* RECORDED DATA *
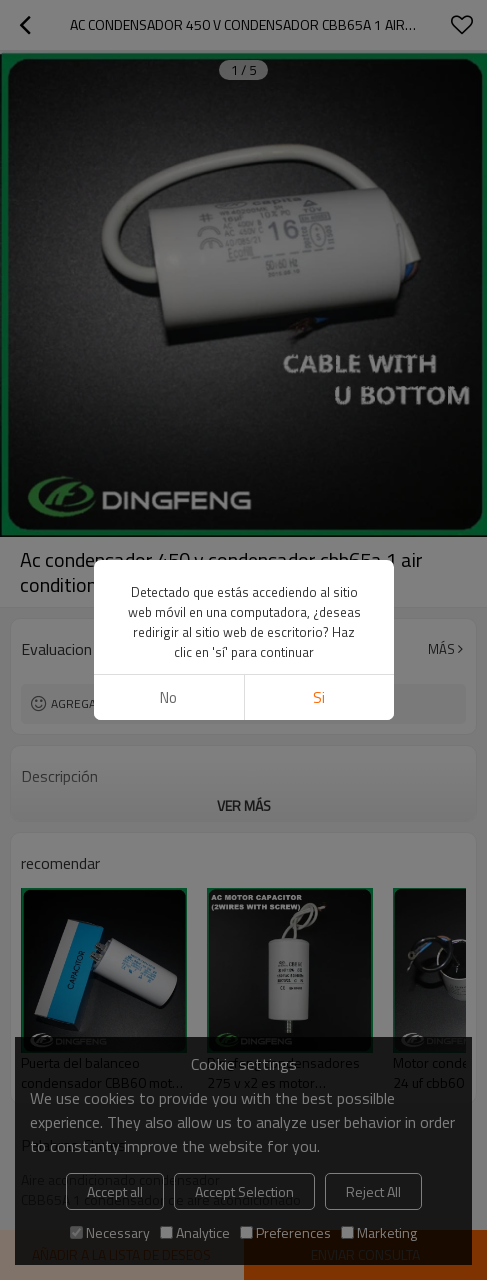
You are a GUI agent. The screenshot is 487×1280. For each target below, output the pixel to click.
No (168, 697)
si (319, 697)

* * *

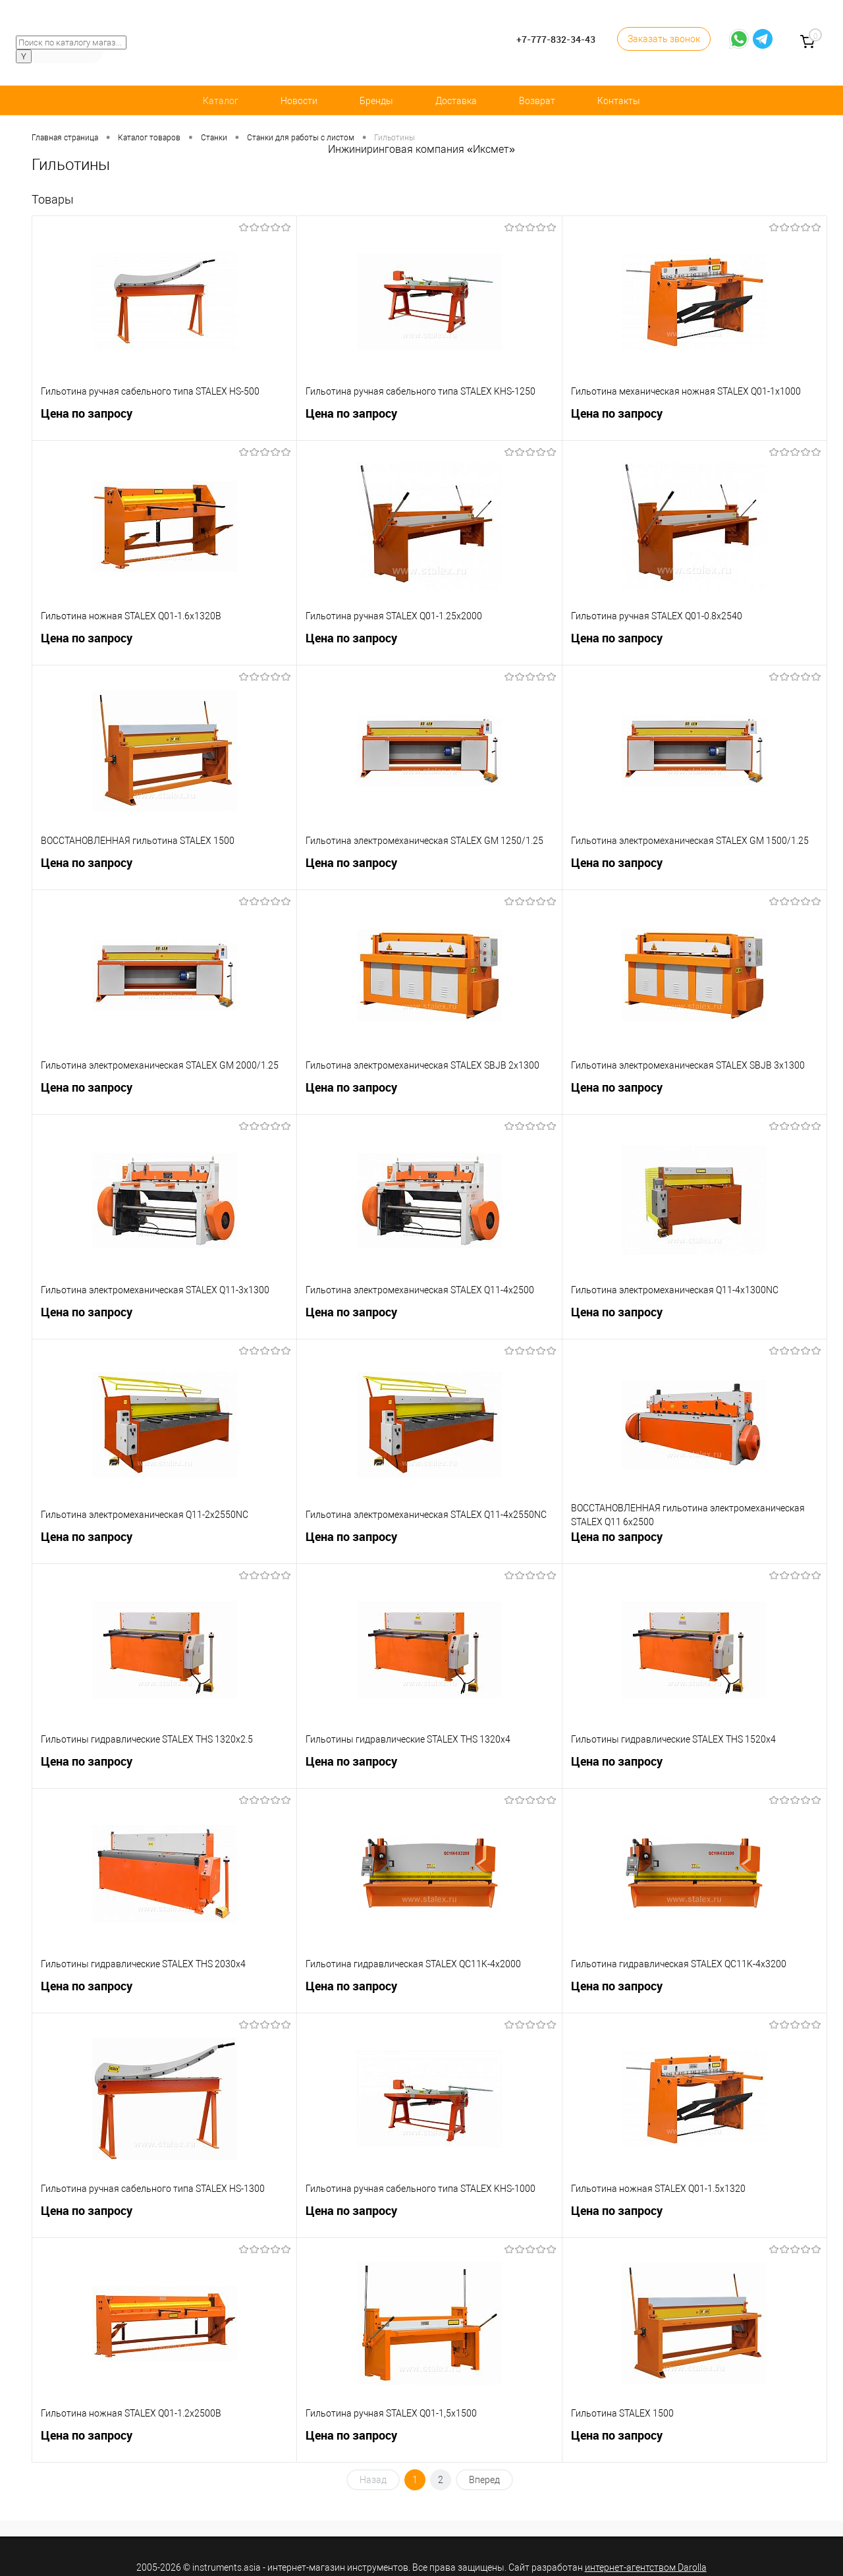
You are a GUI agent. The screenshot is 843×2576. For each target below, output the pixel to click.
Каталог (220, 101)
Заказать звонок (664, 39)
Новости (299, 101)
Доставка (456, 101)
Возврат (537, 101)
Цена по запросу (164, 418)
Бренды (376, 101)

* * *

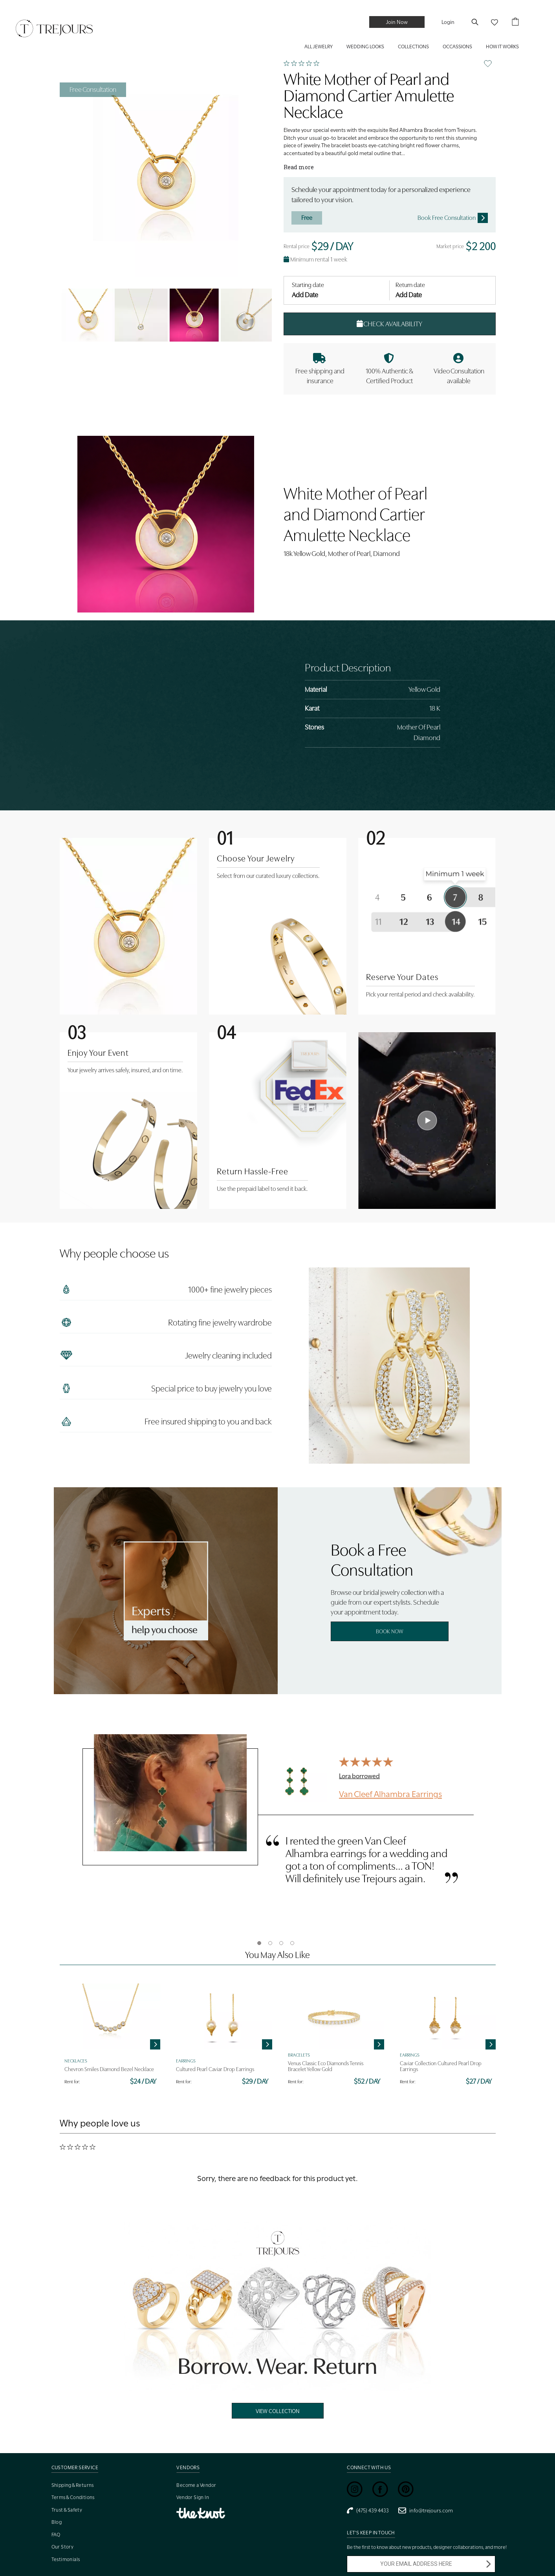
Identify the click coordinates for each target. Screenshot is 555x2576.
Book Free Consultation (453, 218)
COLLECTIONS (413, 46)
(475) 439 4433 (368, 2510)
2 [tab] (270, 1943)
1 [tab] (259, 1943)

* EXERCISE REQUIREMENTS *
Search the data above for the string "each" and return every line that has it.

* OUTPUT OF THE EXERCISE *
You are a GUI agent. The screenshot is 487×1280. For each target below, output the pixel to click.
You are a GUI agent. The screenshot is 843×2576. For each target below, output the pixel to click.
Identify the click coordinates for each target. Screenshot is 555x2576.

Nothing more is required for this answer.